Multiprocessing on GPU

In this tutorial, the idea is to parallelized the reading of several HDF5 files in different processes and to perform the azimuthal integration on the GPU together with the Bitshuffle-LZ decompression.

The size of the problem is 1000 files containing 1000 frames each of 4Mpix. That’s one million frames. Reduced data are 1000x1000x1000 in single precision float.

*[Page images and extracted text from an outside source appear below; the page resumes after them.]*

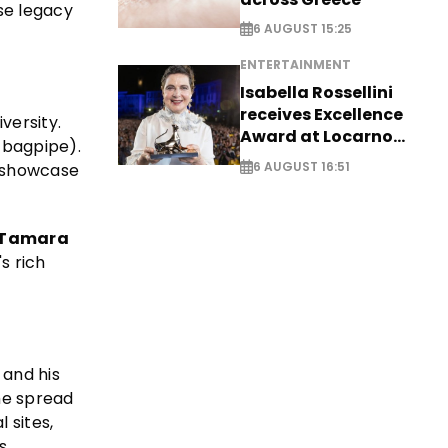
se legacy
6 AUGUST 15:25
ENTERTAINMENT
Isabella Rossellini
receives Excellence
versity.
Award at Locarno
 bagpipe).
Film Festival
6 AUGUST 16:51
o showcase
Tamara
s rich
and his
the spread
 sites,
s,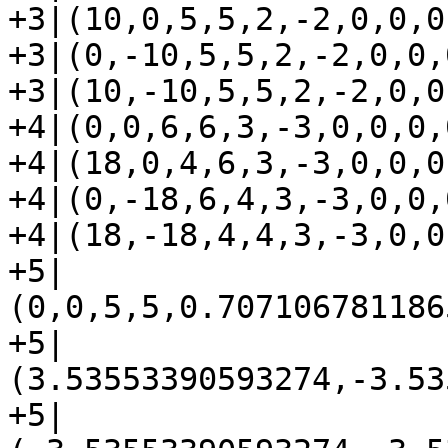
+3|(10,0,5,5,2,-2,0,0,0,
+3|(0,-10,5,5,2,-2,0,0,0
+3|(10,-10,5,5,2,-2,0,0
+4|(0,0,6,6,3,-3,0,0,0,0
+4|(18,0,4,6,3,-3,0,0,0,
+4|(0,-18,6,4,3,-3,0,0,0
+4|(18,-18,4,4,3,-3,0,0
+5|
(0,0,5,5,0.707106781186
+5|
(3.53553390593274,-3.53
+5|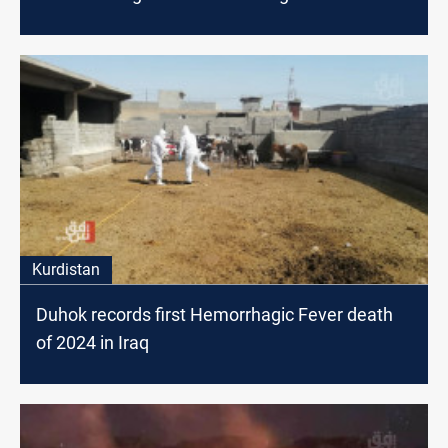
Kurdistan
Duhok records first Hemorrhagic Fever death
of 2024 in Iraq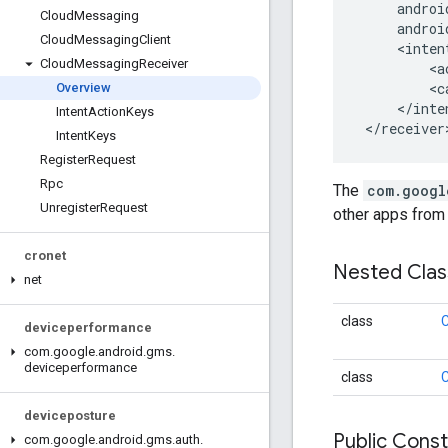
     androi
Cloud
Messaging
     androi
Cloud
Messaging
Client
     <inten
Cloud
Messaging
Receiver
         <a
         <c
Overview
     </inte
Intent
Action
Keys
 </receiver
Intent
Keys
Register
Request
Rpc
The
com.googl
Unregister
Request
other apps from 
cronet
Nested Cla
net
class
C
deviceperformance
com
.
google
.
android
.
gms
.
deviceperformance
class
C
deviceposture
Public Cons
com
.
google
.
android
.
gms
.
auth
.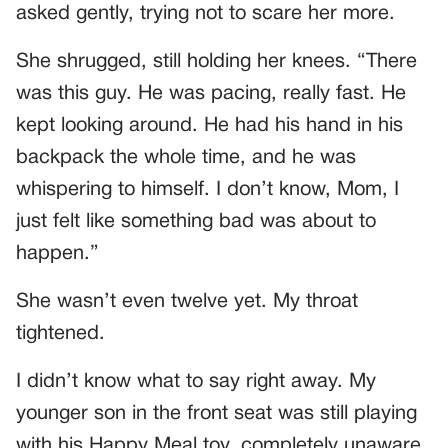
asked gently, trying not to scare her more.
She shrugged, still holding her knees. “There
was this guy. He was pacing, really fast. He
kept looking around. He had his hand in his
backpack the whole time, and he was
whispering to himself. I don’t know, Mom, I
just felt like something bad was about to
happen.”
She wasn’t even twelve yet. My throat
tightened.
I didn’t know what to say right away. My
younger son in the front seat was still playing
with his Happy Meal toy, completely unaware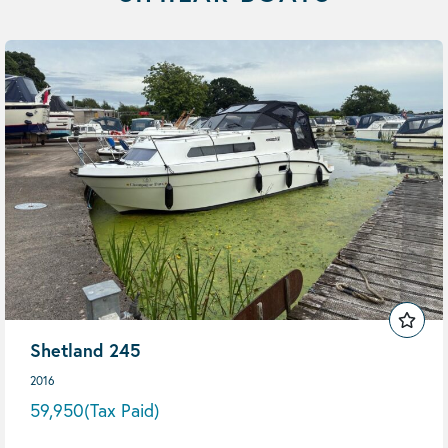
Shetland 245
2016
59,950
(Tax Paid)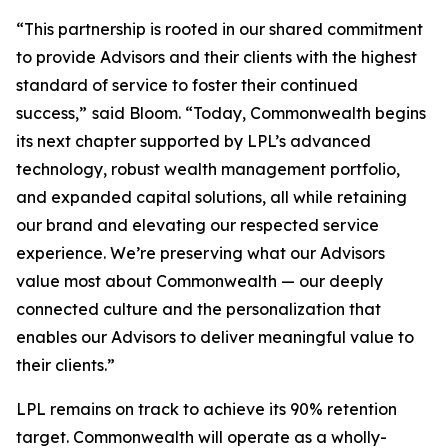
“This partnership is rooted in our shared commitment
to provide Advisors and their clients with the highest
standard of service to foster their continued
success,”
said Bloom. “Today, Commonwealth begins
its next chapter supported by LPL’s advanced
technology, robust wealth management portfolio,
and expanded capital solutions, all while retaining
our brand and elevating our respected service
experience. We’re preserving what our Advisors
value most about Commonwealth — our deeply
connected culture and the personalization that
enables our Advisors to deliver meaningful value to
their clients.”
LPL remains on track to achieve its 90% retention
target. Commonwealth will operate as a wholly-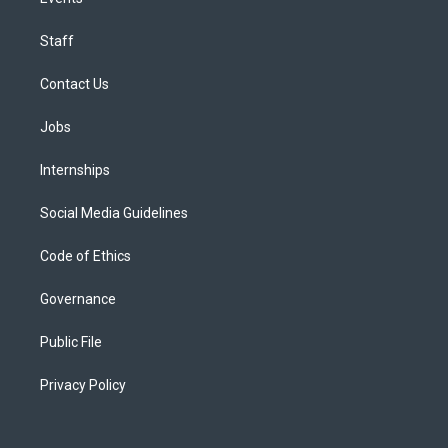
Staff
Contact Us
Jobs
Internships
Social Media Guidelines
Code of Ethics
Governance
Public File
Privacy Policy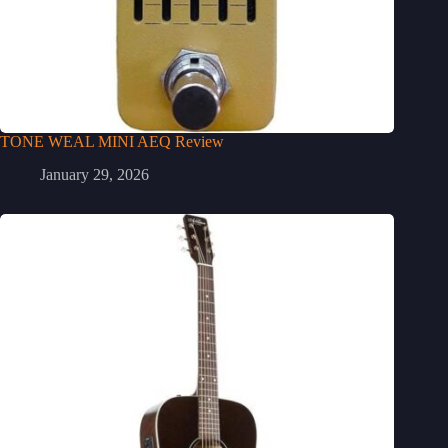
TONE WEAL MINI AEQ Review
January 29, 2026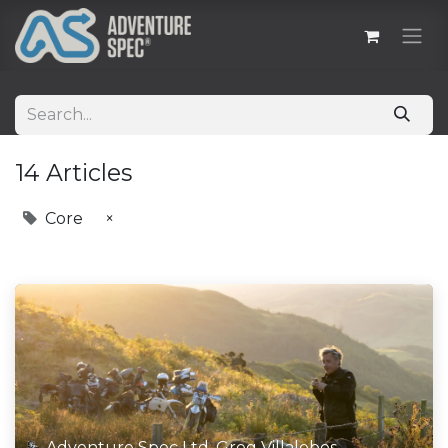
14 Articles
Core
×
Adventure Spec Ltd, Greg Villalobos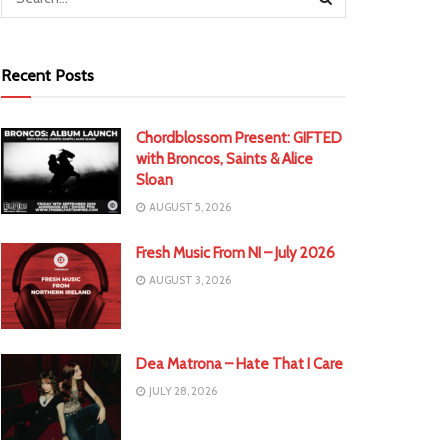
Recent Posts
Chordblossom Present: GIFTED
with Broncos, Saints & Alice
Sloan
AUGUST 5, 2026
Fresh Music From NI – July 2026
AUGUST 3, 2026
Dea Matrona – Hate That I Care
JULY 28, 2026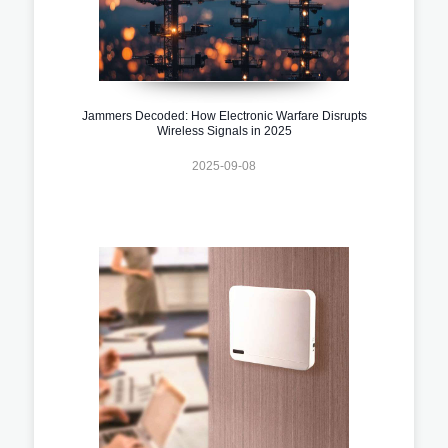
Jammers Decoded: How Electronic Warfare Disrupts
Wireless Signals in 2025
2025-09-08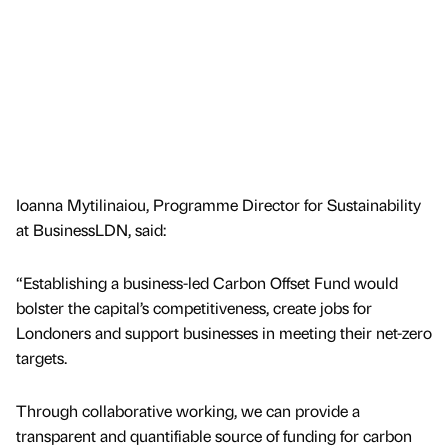
Ioanna Mytilinaiou, Programme Director for Sustainability
at BusinessLDN, said:
“Establishing a business-led Carbon Offset Fund would
bolster the capital’s competitiveness, create jobs for
Londoners and support businesses in meeting their net-zero
targets.
Through collaborative working, we can provide a
transparent and quantifiable source of funding for carbon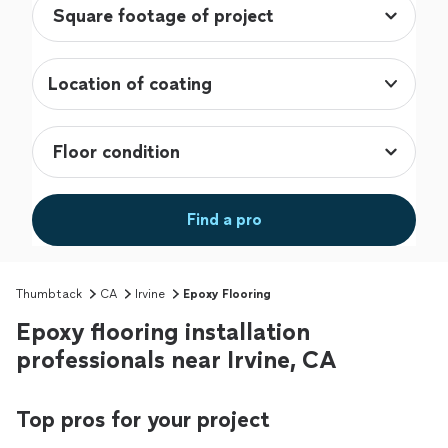
Location of coating
Find a pro
Thumbtack
CA
Irvine
Epoxy Flooring
Epoxy flooring installation
professionals near Irvine, CA
Top pros for your project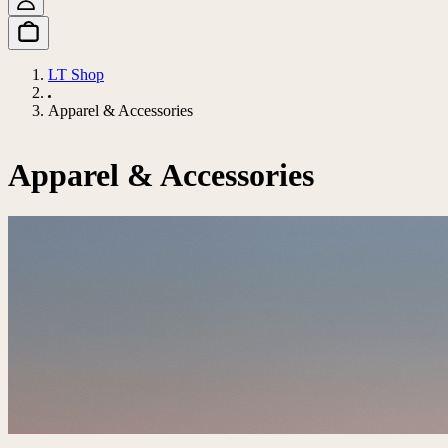
LT Shop
Apparel & Accessories
Apparel & Accessories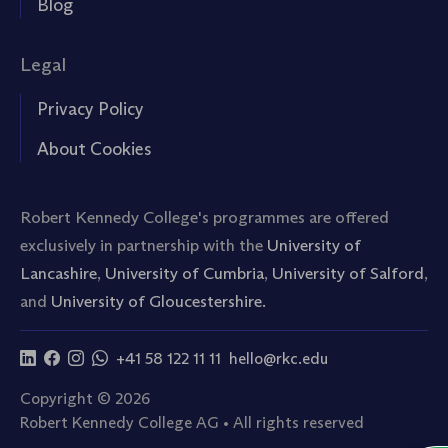
Blog
Legal
Privacy Policy
About Cookies
Robert Kennedy College's programmes are offered
exclusively in partnership with the
University of
Lancashire
,
University of Cumbria
,
University of Salford
,
and
University of Gloucestershire.
+41 58 122 11 11
hello@rkc.edu
Copyright © 2026
Robert Kennedy College AG • All rights reserved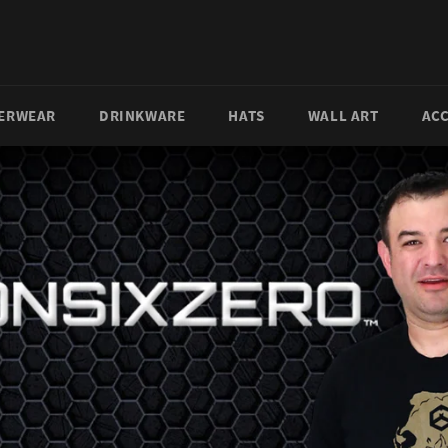
ERWEAR
DRINKWARE
HATS
WALL ART
AC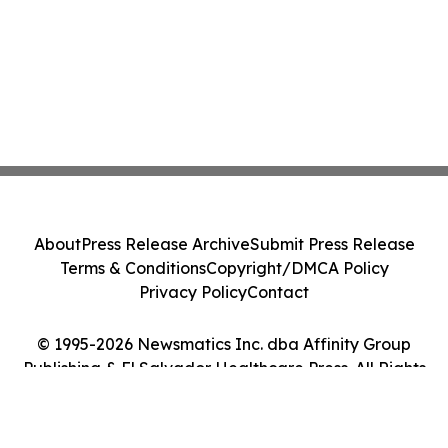
About
Press Release Archive
Submit Press Release
Terms & Conditions
Copyright/DMCA Policy
Privacy Policy
Contact
© 1995-2026 Newsmatics Inc. dba Affinity Group
Publishing & El Salvador Healthcare Press. All Rights
Reserved.
Cookie Settings / Your Privacy Choices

This is an extreme case where we will try how to use all resources of the computer, so the first thing to do is to determine the topology of the computer: * AC922 computer from IBM with power9 processors. * 2 processors, 2x16 cores. Two cores share the L3-cache * 2 GPUs which can be accessed either via POCL or via the nvidia driver (the later is broken).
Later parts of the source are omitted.